Unmasking Hyperammonemia: Psychomotor Slowing as a Diagnostic Trigger During PEG and Enteral Nutrition

A 63-year-old female patient received percutaneous endoscopic gastrostomy (PEG) and continuous enteral nutrition (EEN) for anxiety-related feeding difficulties and weight loss. Notably, she had a background of anxiety and insomnia, managed with escitalopram, zolpidem, and estazolam for several years. One month after PEG and EEN, though weight increased, she exhibited episodes of intermittent psychomotor slowing, and the Montreal Cognitive Assessment (MoCA) revealed significant neuropsychological findings. Cranial computed tomography (CT), cranial and cervical magnetic resonance and angiography imaging (MRI+MRA), and hepatic ultrasonography revealed no significant abnormalities. Notably, the patient’s plasma ammonia levels were persistently elevated, reaching 117.6 μmol/L (normal range 15-45 μmol/L). After PEG tube removed and semi-liquid oral diet received, her plasma ammonia levels normalized, psychomotor symptoms resolved, and MoCA score significantly improved. The patient remains under regular follow-up, with stable ammonia levels and restored cognitive function.

For surgeons and gastroenterologists managing long-term PEG and EEN, hyperammonemia is an easily overlooked but potentially severe complication, particularly when patients present with subtle, non-specific neurocognitive changes.

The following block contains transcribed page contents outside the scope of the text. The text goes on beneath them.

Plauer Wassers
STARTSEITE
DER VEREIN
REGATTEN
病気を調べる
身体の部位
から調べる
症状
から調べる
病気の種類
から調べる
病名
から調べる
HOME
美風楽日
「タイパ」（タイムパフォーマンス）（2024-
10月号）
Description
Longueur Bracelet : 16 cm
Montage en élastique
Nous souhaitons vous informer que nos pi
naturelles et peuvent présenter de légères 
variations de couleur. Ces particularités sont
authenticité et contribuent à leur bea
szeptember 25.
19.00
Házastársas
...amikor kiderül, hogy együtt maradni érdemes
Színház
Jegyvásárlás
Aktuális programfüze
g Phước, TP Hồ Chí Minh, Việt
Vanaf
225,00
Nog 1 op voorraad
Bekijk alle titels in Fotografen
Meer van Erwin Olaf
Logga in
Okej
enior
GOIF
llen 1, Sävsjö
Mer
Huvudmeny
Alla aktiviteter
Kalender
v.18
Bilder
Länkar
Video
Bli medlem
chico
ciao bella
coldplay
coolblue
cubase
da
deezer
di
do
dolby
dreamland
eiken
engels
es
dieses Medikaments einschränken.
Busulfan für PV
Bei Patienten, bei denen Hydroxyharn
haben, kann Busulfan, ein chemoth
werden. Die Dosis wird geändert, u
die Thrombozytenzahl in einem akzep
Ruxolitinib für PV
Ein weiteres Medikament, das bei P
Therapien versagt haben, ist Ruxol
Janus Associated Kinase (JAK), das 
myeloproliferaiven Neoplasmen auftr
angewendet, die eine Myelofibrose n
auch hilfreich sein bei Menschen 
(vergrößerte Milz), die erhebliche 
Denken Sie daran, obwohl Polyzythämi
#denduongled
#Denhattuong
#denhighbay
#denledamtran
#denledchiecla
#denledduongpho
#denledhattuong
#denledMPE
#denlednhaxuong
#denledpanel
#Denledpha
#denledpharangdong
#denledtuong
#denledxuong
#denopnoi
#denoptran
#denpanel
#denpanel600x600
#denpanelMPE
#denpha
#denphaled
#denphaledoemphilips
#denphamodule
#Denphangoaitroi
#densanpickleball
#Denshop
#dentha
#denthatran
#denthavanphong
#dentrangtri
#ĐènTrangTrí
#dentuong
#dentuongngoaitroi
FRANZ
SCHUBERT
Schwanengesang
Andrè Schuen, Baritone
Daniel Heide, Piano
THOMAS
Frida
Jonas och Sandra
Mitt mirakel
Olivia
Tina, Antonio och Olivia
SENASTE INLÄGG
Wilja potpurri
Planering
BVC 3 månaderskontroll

While hyperammonemia typically presents with varying degrees of neurological and hepatic impairment, our patient predominantly exhibited insidious psychomotor slowing and cognitive deficits. ¹ To the best of our knowledge, this is the first reported case of hyperammonemia explicitly associated with PEG and EEN.

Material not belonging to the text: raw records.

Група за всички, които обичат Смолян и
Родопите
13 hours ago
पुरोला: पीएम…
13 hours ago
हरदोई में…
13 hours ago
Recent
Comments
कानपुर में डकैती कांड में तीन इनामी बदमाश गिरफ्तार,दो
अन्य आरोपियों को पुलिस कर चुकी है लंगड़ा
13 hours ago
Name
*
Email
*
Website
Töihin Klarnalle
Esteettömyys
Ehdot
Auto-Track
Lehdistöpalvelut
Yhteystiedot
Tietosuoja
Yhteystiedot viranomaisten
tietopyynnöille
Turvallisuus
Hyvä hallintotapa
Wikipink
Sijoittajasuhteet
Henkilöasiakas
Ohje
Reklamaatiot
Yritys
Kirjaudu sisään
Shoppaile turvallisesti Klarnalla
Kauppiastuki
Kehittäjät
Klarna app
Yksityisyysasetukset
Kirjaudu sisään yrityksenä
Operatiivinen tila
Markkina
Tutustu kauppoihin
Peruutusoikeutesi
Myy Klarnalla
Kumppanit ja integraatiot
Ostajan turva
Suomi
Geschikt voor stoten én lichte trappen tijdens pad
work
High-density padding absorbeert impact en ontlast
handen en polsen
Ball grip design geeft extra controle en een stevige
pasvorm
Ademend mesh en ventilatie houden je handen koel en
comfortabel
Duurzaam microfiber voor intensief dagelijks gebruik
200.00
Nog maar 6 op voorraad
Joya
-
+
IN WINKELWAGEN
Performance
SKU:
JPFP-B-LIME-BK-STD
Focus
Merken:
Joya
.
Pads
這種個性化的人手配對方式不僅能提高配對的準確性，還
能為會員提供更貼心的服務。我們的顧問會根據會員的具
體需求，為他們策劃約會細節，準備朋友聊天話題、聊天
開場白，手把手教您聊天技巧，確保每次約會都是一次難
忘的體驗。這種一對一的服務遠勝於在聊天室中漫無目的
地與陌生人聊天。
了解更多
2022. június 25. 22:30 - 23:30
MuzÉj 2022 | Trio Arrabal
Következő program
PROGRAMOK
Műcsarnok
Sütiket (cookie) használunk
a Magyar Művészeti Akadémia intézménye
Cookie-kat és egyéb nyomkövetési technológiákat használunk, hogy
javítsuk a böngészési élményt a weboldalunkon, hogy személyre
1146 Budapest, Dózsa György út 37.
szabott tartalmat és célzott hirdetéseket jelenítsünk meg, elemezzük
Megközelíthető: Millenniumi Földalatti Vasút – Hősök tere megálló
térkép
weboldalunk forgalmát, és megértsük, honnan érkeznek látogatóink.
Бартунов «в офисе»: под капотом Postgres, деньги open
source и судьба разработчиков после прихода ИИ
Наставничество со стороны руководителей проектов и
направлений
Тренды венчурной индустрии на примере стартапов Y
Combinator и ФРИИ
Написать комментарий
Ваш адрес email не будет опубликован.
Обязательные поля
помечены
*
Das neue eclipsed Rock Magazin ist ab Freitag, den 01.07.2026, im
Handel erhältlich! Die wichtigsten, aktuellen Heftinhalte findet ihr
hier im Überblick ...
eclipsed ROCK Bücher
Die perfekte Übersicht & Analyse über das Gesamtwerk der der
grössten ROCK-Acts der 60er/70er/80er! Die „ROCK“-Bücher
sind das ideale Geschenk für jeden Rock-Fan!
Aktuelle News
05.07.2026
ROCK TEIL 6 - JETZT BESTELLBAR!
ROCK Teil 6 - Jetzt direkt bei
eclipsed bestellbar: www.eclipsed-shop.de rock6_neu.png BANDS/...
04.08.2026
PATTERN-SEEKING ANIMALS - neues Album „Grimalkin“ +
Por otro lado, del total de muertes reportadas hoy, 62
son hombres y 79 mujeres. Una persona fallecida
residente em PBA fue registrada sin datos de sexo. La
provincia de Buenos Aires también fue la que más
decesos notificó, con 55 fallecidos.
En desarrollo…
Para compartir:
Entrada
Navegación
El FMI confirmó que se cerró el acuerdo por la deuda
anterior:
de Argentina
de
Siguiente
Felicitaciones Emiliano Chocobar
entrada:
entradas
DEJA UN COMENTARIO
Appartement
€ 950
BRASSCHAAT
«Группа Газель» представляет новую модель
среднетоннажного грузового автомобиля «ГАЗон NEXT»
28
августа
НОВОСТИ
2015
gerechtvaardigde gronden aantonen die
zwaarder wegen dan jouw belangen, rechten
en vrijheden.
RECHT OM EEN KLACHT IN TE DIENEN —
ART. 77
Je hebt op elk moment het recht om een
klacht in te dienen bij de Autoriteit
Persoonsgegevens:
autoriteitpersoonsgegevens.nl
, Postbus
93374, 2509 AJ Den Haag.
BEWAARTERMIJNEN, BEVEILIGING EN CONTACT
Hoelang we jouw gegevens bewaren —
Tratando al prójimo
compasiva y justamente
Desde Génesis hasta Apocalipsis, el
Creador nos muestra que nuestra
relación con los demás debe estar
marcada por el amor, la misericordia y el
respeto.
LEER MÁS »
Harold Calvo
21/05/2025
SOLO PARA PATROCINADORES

Percutaneous endoscopic gastrostomy is a feasible approach for long-term enteral nutrition, significantly improving nutritional status in patients with feeding difficulties. The overall incidence of complications associated with PEG is approximately 20-30%. ² Percutaneous endoscopic gastrostomy and EEN may result in alterations of intestinal microbiota, inappropriate nitrogen input, or deficiencies in substrates and cofactors of the urea cycle. Continuous intragastric feeding with PEG slows gastric emptying and intestinal peristalsis, promoting bacterial overgrowth. ³ Continuous enteral nutrition is also recognized as a potential cause of hyperammonemia. ⁴ High-protein formulas or rapid bolus feedings can saturate hepatic urea cycle capacity. ⁵ Conversely, chronic inadequate protein intake may induce post-receptor glucagon resistance in the liver, significantly reducing urea synthesis. Furthermore, commercial enteral nutrition formulas often have limited micronutrient content, potentially resulting in insufficient supply of substrates or cofactors necessary for the urea cycle. Previous case reported that carnitine deficiency inhibits β-oxidation, ⁶ subsequently leading to saturation of extramitochondrial ammonia transport pathways and ammonia accumulation. In this case, the patient received Peptisorb, which do not include additional carnitine supplementation.

A major target population for PEG tube placement includes patients with severe neuropsychiatric disorders who experience feeding difficulties. Changes in mental status in these patients can be subtle and easily misattributed to their underlying psychiatric conditions or medications. ⁷ Unexplained psychomotor slowing—especially when neuroimaging is unremarkable—should serve as an immediate diagnostic trigger for blood ammonia testing. As demonstrated in this case, immediate management through dietary modification and PEG removal can rapidly reverse the condition. ⁵ Surgeons should remain vigilant regarding specialized enteral formula selection (such as monitoring for carnitine deficiency) and establish routine neurocognitive monitoring for vulnerable patients on long-term EEN.